__Data shown__.
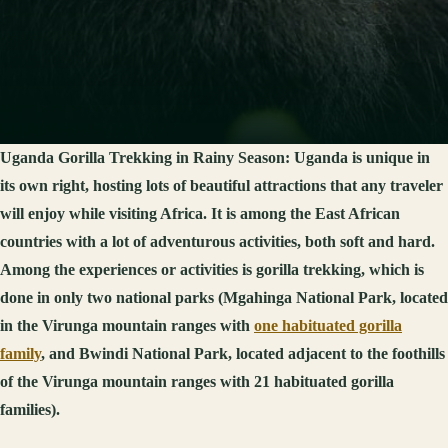
Uganda Gorilla Trekking in Rainy Season:
Uganda is unique in
its own right, hosting lots of beautiful attractions that any traveler
will enjoy while visiting Africa. It is among the East African
countries with a lot of adventurous activities, both soft and hard.
Among the experiences or activities is gorilla trekking, which is
done in only two national parks (Mgahinga National Park, located
in the Virunga mountain ranges with
one habituated gorilla
family
, and Bwindi National Park, located adjacent to the foothills
of the Virunga mountain ranges with 21 habituated gorilla
families).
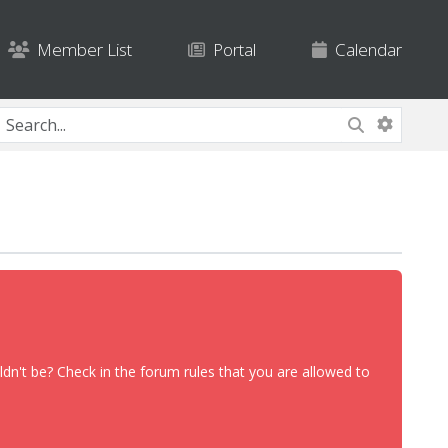
Member List
Portal
Calendar
dn't be? Check in the forum rules that you are allowed to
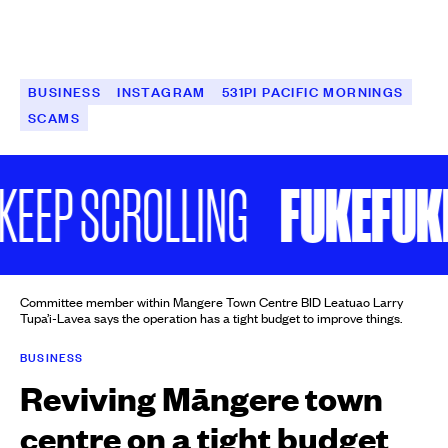
BUSINESS
INSTAGRAM
531PI PACIFIC MORNINGS
SCAMS
FUKEFUKE 
EP SCROLLING
Committee member within Mangere Town Centre BID Leatuao Larry
Tupa’i-Lavea says the operation has a tight budget to improve things.
BUSINESS
Reviving Māngere town
centre on a tight budget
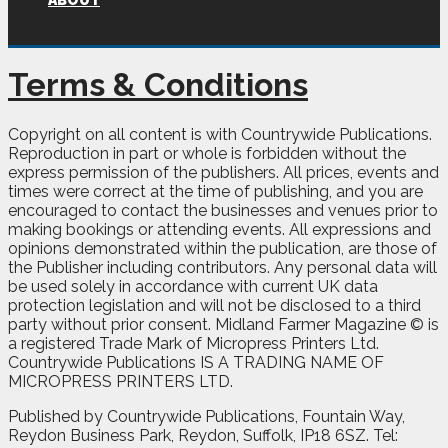
ABOUT
Terms & Conditions
Copyright on all content is with Countrywide Publications.
Reproduction in part or whole is forbidden without the
express permission of the publishers. All prices, events and
times were correct at the time of publishing, and you are
encouraged to contact the businesses and venues prior to
making bookings or attending events. All expressions and
opinions demonstrated within the publication, are those of
the Publisher including contributors. Any personal data will
be used solely in accordance with current UK data
protection legislation and will not be disclosed to a third
party without prior consent. Midland Farmer Magazine © is
a registered Trade Mark of Micropress Printers Ltd.
Countrywide Publications IS A TRADING NAME OF
MICROPRESS PRINTERS LTD.
Published by Countrywide Publications, Fountain Way,
Reydon Business Park, Reydon, Suffolk, IP18 6SZ. Tel:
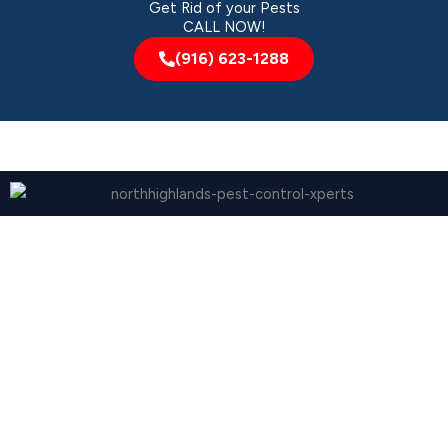
Get Rid of your Pests
CALL NOW!
(916) 623-1288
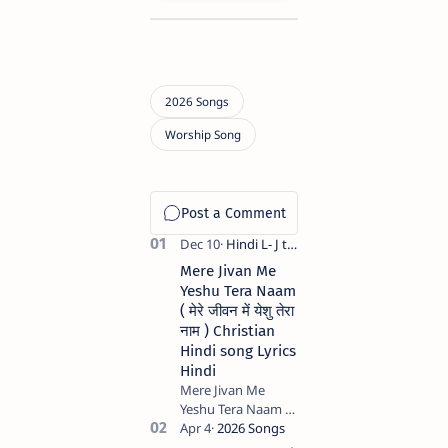
Mere Jivan Me
Yeshu Tera Naam
( मेरे जीवन में येशु तेरा
नाम ) Christian
Hindi song Lyrics
Hindi
Mere Jivan Me
Yeshu Tera Naam (
मेरे जीवन में येशु तेरा नाम )
Christian Hindi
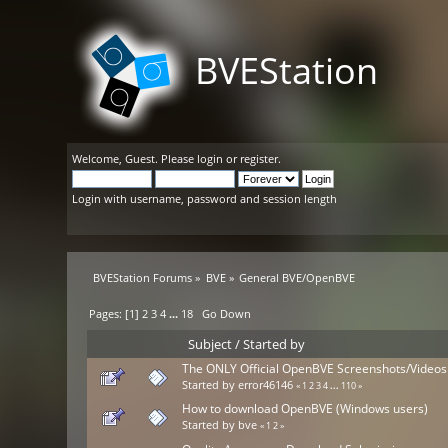
BVEStation
Welcome,
Guest
. Please
login
or
register
.
Login with username, password and session length
BVEStation Forums
»
BVE
»
General BVE/OpenBVE
Pages: [
1
]
2
3
4
...
18
Go Down
Subject
/
Started by
The ONLY Official OpenBVE Screenshots/Videos
Started by
error46146
«
1
2
3
4
...
110
»
How to download OpenBVE (Windows users)
Started by
bve
«
1
2
»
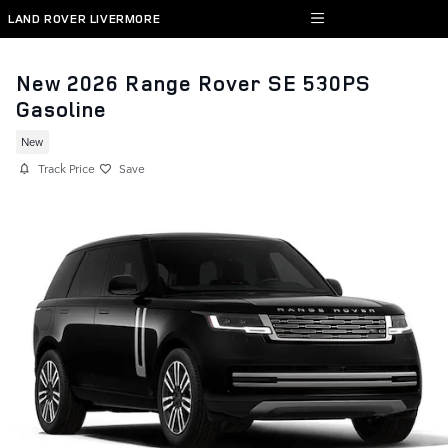
Skip to main content
LAND ROVER LIVERMORE
New 2026 Range Rover SE 530PS
Gasoline
New
Track Price
Save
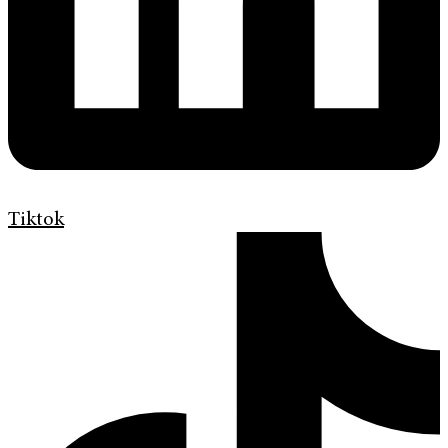
Tiktok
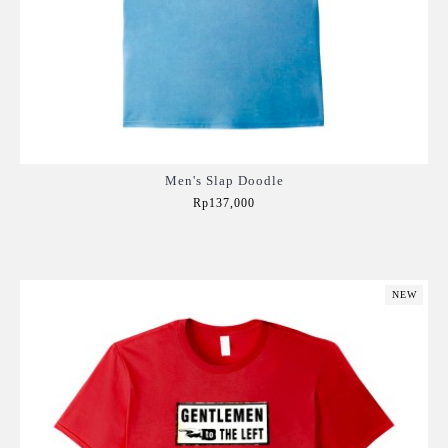
Men's Slap Doodle
Rp137,000
Add to Cart
NEW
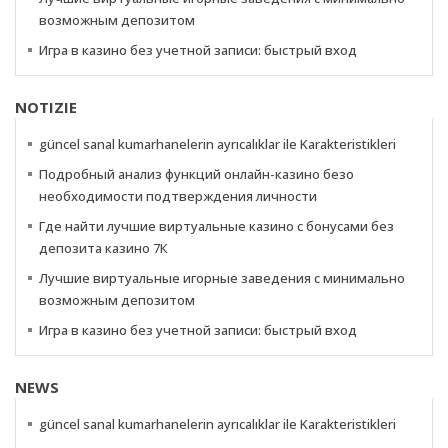
возможным депозитом
Игра в казино без учетной записи: быстрый вход
NOTIZIE
güncel sanal kumarhanelerin ayrıcalıklar ile Karakteristikleri
Подробный анализ функций онлайн-казино безо
необходимости подтверждения личности
Где найти лучшие виртуальные казино с бонусами без
депозита казино 7К
Лучшие виртуальные игорные заведения с минимально
возможным депозитом
Игра в казино без учетной записи: быстрый вход
NEWS
güncel sanal kumarhanelerin ayrıcalıklar ile Karakteristikleri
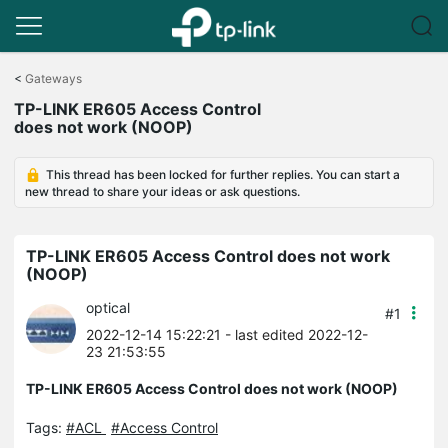
Click
to
<
Gateways
skip
TP-LINK ER605 Access Control
the
does not work (NOOP)
navigation
bar
This thread has been locked for further replies. You can start a
new thread to share your ideas or ask questions.
TP-LINK ER605 Access Control does not work
(NOOP)
optical
#1
2022-12-14 15:22:21
- last edited 2022-12-
23 21:53:55
TP-LINK ER605 Access Control does not work (NOOP)
Tags:
#ACL
#Access Control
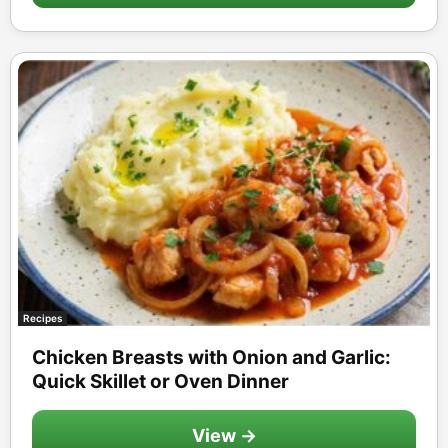
Recipes
Chicken Breasts with Onion and Garlic:
Quick Skillet or Oven Dinner
View →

__Work request__.
Return each line of the records above in which the word "виртуальные" occurs.

__Output for this exercise__.
Где найти лучшие виртуальные казино с бонусами без
Лучшие виртуальные игорные заведения с минимально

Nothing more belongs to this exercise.